Cirocco se interrumpió, y supo que jamás lograría nada en su idioma. Respiró profundamente, enderezó sus hombros y se puso a cantar.
—Veníamos en paz, hace no sé cuánto tiempo. Éramos una tripulación pequeña, para tu estimación, y no representábamos amenaza alguna para ti. No íbamos armados. Y sin embargo fuimos atacados. Nuestra nave fue destruida antes de que tuviéramos oportunidad de explicar nuestras intenciones. Fuimos confinados contra nuestra voluntad, en condiciones injuriosas para nuestras mentes, incapaces de comunicarnos entre nosotros o con nuestros camaradas de la Tierra. Se obraron cambios en nuestras personas. Uno de mis tripulantes fue llevado a la locura como resultado de su tratamiento. Otro, una mujer, estaba al borde de la locura cuando la dejé. Un tercer tripulante ya no desea más la compañía de sus compañeros humanos y un cuarto ha perdido gran parte de su memoria. Otra mujer ha sido transformada más allá de todo reconocimiento; no quiere saber nada de su hermana, a la que amaba en otro tiempo.

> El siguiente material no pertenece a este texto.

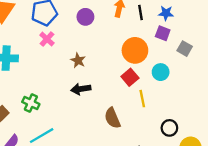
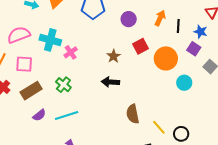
pink cross: (47, 39) -> (71, 52), moved
red square: (130, 77) -> (140, 46), moved
yellow line: (142, 99) -> (159, 127), moved, turned -42

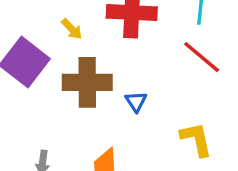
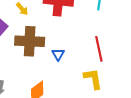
red line: (202, 57) -> (99, 49), moved, turned 35

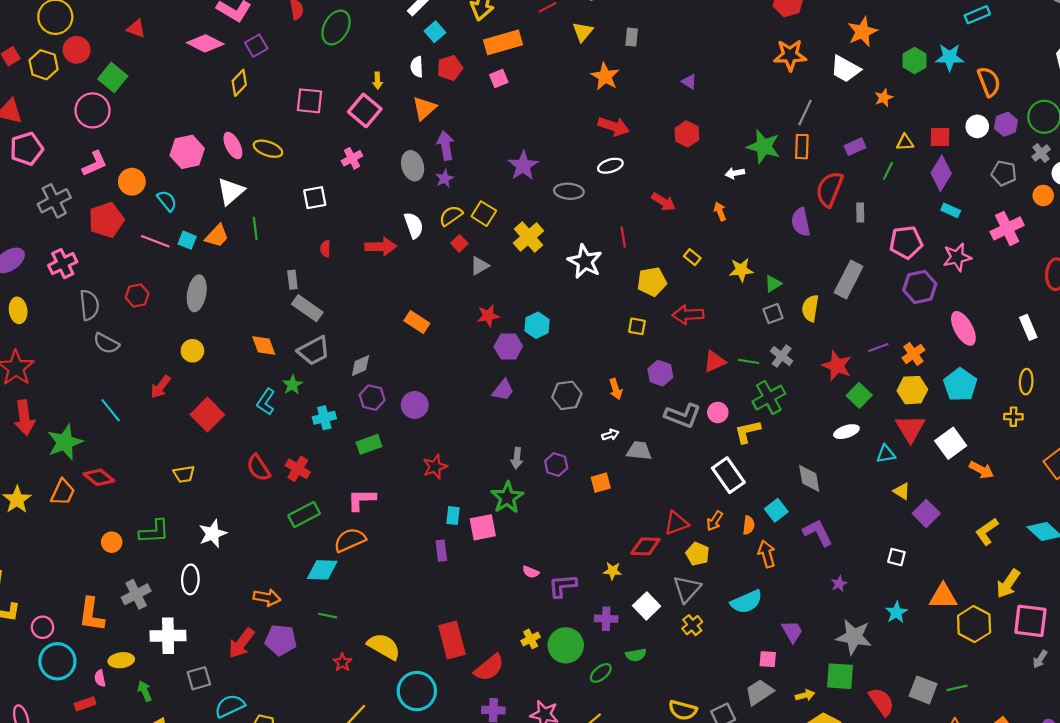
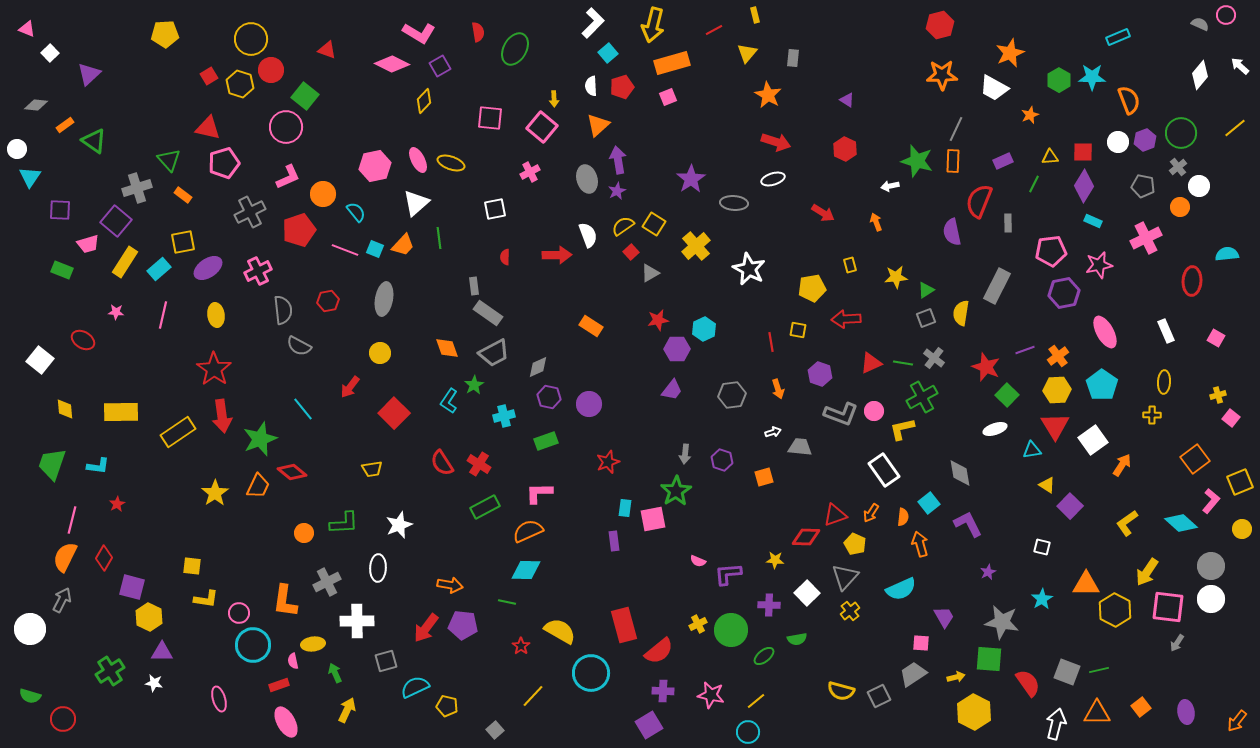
red line: (623, 237) -> (771, 342), moved
yellow rectangle: (692, 257) -> (850, 265), turned 35
orange arrow: (982, 470) -> (1122, 465), turned -85
cyan diamond: (322, 570) -> (526, 570), moved

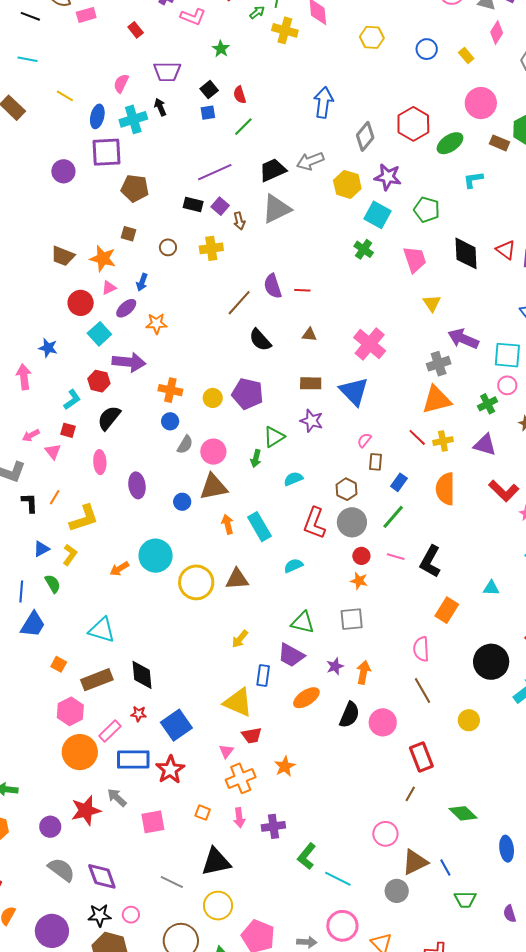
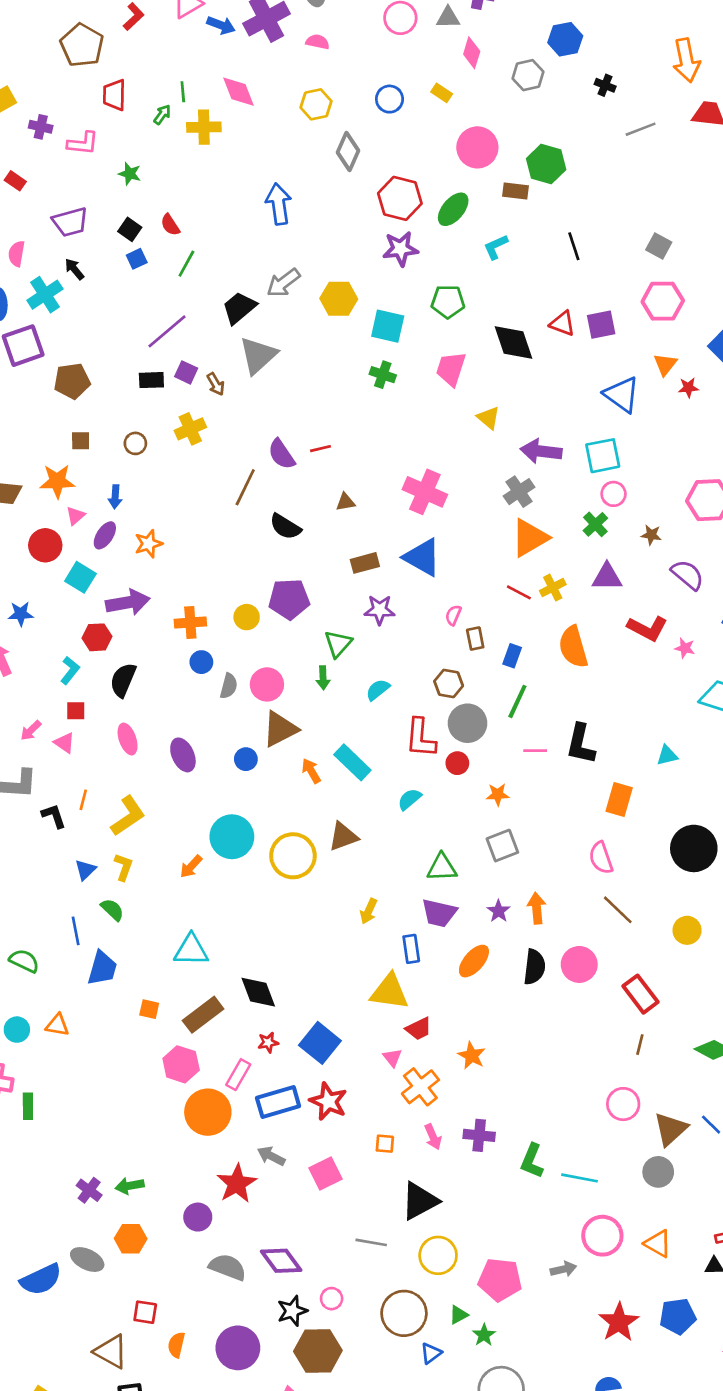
gray diamond: (365, 136) -> (348, 151), moved
purple star: (388, 177) -> (400, 249), moved
pink trapezoid: (415, 259) -> (451, 369), turned -128
red circle: (361, 556) -> (457, 763), moved
purple cross: (273, 826) -> (479, 1135), turned 30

“Todas estas cosas son monstruosas para nosotros. Creo que hemos sido agraviados, y que merecemos una explicación. Hemos sido tratados muy mal, y merecemos justicia.
Se relajó un poco, contenta de haber acabado. Lo que sucediera después escapaba a su control. Había dejado de engañarse; no podía pelear con aquel ser.
El ceño de Gea se agrandó.
—No soy signataria de los acuerdos de Ginebra.
Cirocco se quedó boquiabierta. No se había imaginado lo que podía llegar a escuchar, pero ciertamente no era aquello.
—¿Qué eres, entonces?
La pregunta de Cirocco surgió antes de que ella pudiera darse cuenta.
—Soy Gea, la grande y sabia. Soy el mundo, soy la verdad, soy la ley, soy…
—Así pues, ¿eres todo el planeta y April decía la verdad?
Quizá no había sido sensato interrumpir a una diosa, pero Cirocco se sentía como Oliver Twist pidiendo más gachas. Tenía que luchar por ello como fuera.
—No había terminado —retumbó Gea—. Pero es cierto, lo soy. Soy la madre tierra, aunque no la de tu Tierra. Toda la vida brota de mí. Formo parte de un panteón que llega hasta las estrellas. Soy un titán.
—Entonces fuiste tú la que…
—Basta. Sólo presto atención a los héroes. Hablaste de grandes hazañas cuando cantaste tu canción. Habla de ellas ahora, o déjame para siempre. Cántame tus aventuras.